Andrew Cooper June 20, 2016, 12:59 p.m. UTC | #1
On 15/06/16 11:27, Jan Beulich wrote:
> Matching Linux commit 03b9730b76 ("x86/asm/tsc: Add rdtsc_ordered() and
> use it in trivial call sites") and earlier ones it builds upon, let's
> make sure timing loops don't have their rdtsc()-s re-ordered, as that
> would harm precision of the result (values were observed to be several
> hundred clocks off without this adjustment).
>
> Signed-off-by: Jan Beulich <jbeulich@suse.com>

Reviewed-by: Andrew Cooper <andrew.cooper3@citrix.com>
Jan Beulich June 20, 2016, 1:06 p.m. UTC | #2
>>> On 20.06.16 at 14:59, <andrew.cooper3@citrix.com> wrote:
> On 15/06/16 11:27, Jan Beulich wrote:
>> Matching Linux commit 03b9730b76 ("x86/asm/tsc: Add rdtsc_ordered() and
>> use it in trivial call sites") and earlier ones it builds upon, let's
>> make sure timing loops don't have their rdtsc()-s re-ordered, as that
>> would harm precision of the result (values were observed to be several
>> hundred clocks off without this adjustment).
>>
>> Signed-off-by: Jan Beulich <jbeulich@suse.com>
> 
> Reviewed-by: Andrew Cooper <andrew.cooper3@citrix.com>

I have these two additional hunks for v2:

@@ -1124,16 +1124,13 @@ static void local_time_calibration(void)
  */
 static void check_tsc_warp(unsigned long tsc_khz, unsigned long *max_warp)
 {
-#define rdtsc_barrier() mb()
     static DEFINE_SPINLOCK(sync_lock);
     static cycles_t last_tsc;
 
     cycles_t start, now, prev, end;
     int i;
 
-    rdtsc_barrier();
-    start = get_cycles();
-    rdtsc_barrier();
+    start = rdtsc_ordered();
 
     /* The measurement runs for 20 msecs: */
     end = start + tsc_khz * 20ULL;
@@ -1148,9 +1145,7 @@ static void check_tsc_warp(unsigned long
          */
         spin_lock(&sync_lock);
         prev = last_tsc;
-        rdtsc_barrier();
-        now = get_cycles();
-        rdtsc_barrier();
+        now = rdtsc_ordered();
         last_tsc = now;
         spin_unlock(&sync_lock);
 

May I consider those covered as well?

Jan
Andrew Cooper June 20, 2016, 1:07 p.m.
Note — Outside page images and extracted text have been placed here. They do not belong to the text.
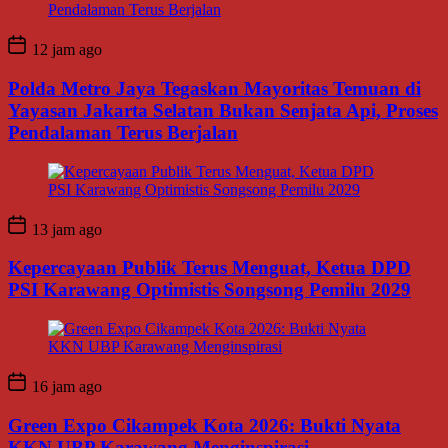
12 jam ago
Polda Metro Jaya Tegaskan Mayoritas Temuan di
Yayasan Jakarta Selatan Bukan Senjata Api, Proses
Pendalaman Terus Berjalan
13 jam ago
Kepercayaan Publik Terus Menguat, Ketua DPD
PSI Karawang Optimistis Songsong Pemilu 2029
16 jam ago
Green Expo Cikampek Kota 2026: Bukti Nyata
KKN UBP Karawang Menginspirasi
UTC | #3
On 20/06/16 14:06, Jan Beulich wrote:
>>>> On 20.06.16 at 14:59, <andrew.cooper3@citrix.com> wrote:
>> On 15/06/16 11:27, Jan Beulich wrote:
>>> Matching Linux commit 03b9730b76 ("x86/asm/tsc: Add rdtsc_ordered() and
>>> use it in trivial call sites") and earlier ones it builds upon, let's
>>> make sure timing loops don't have their rdtsc()-s re-ordered, as that
>>> would harm precision of the result (values were observed to be several
>>> hundred clocks off without this adjustment).
>>>
>>> Signed-off-by: Jan Beulich <jbeulich@suse.com>
>> Reviewed-by: Andrew Cooper <andrew.cooper3@citrix.com>
> I have these two additional hunks for v2:
>
> @@ -1124,16 +1124,13 @@ static void local_time_calibration(void)
>   */
>  static void check_tsc_warp(unsigned long tsc_khz, unsigned long *max_warp)
>  {
> -#define rdtsc_barrier() mb()
>      static DEFINE_SPINLOCK(sync_lock);
>      static cycles_t last_tsc;
>  
>      cycles_t start, now, prev, end;
>      int i;
>  
> -    rdtsc_barrier();
> -    start = get_cycles();
> -    rdtsc_barrier();
> +    start = rdtsc_ordered();
>  
>      /* The measurement runs for 20 msecs: */
>      end = start + tsc_khz * 20ULL;
> @@ -1148,9 +1145,7 @@ static void check_tsc_warp(unsigned long
>           */
>          spin_lock(&sync_lock);
>          prev = last_tsc;
> -        rdtsc_barrier();
> -        now = get_cycles();
> -        rdtsc_barrier();
> +        now = rdtsc_ordered();
>          last_tsc = now;
>          spin_unlock(&sync_lock);
>  
>
> May I consider those covered as well?

Yes.

I need to dust off my series removing most of the misuse of mb() in the
Xen codebase now that 4.8 is open.

~Andrew
Dario Faggioli July 11, 2016, 11:39 a.m. UTC | #4
On Mon, 2016-06-20 at 13:59 +0100, Andrew Cooper wrote:
> On 15/06/16 11:27, Jan Beulich wrote:
> > Matching Linux commit 03b9730b76 ("x86/asm/tsc: Add rdtsc_ordered()
> > and
> > use it in trivial call sites") and earlier ones it builds upon,
> > let's
> > make sure timing loops don't have their rdtsc()-s re-ordered, as
> > that
> > would harm precision of the result (values were observed to be
> > several
> > hundred clocks off without this adjustment).
> > 
> > Signed-off-by: Jan Beulich <jbeulich@suse.com>
>  
> Reviewed-by: Andrew Cooper <andrew.cooper3@citrix.com>
>
FWIW:

Reviewed-by: Dario Faggioli <dario.faggioli@citrix.com>
Tested-by: Dario Faggioli <dario.faggioli@citrix.com>

(or Reviewed-and-Tested-by: as you wish :-)).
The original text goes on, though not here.